**Exercise prompt:**
Please, could you print all the lines below exactly, leaving out the pictures?

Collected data
================================

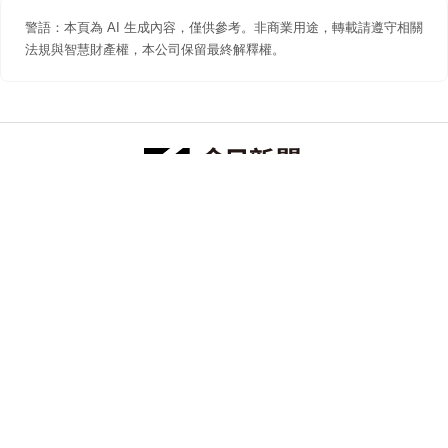
警語：本頁為 AI 生成內容，僅供參考。非商業用途，轉載請遵守相關
法規與智慧財產權，本公司保留最終解釋權。
防詐聲明
著作權聲明
免責聲明
關於我們
隱私權聲明
合作提案
追蹤 NOWNEWS 今日新聞
© 今日傳媒(股)公司版權所有，非經授權，不許轉載本網站內容 ©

================================

**Your solution:**
警語：本頁為 AI 生成內容，僅供參考。非商業用途，轉載請遵守相關
法規與智慧財產權，本公司保留最終解釋權。
防詐聲明
著作權聲明
免責聲明
關於我們
隱私權聲明
合作提案
追蹤 NOWNEWS 今日新聞
© 今日傳媒(股)公司版權所有，非經授權，不許轉載本網站內容 ©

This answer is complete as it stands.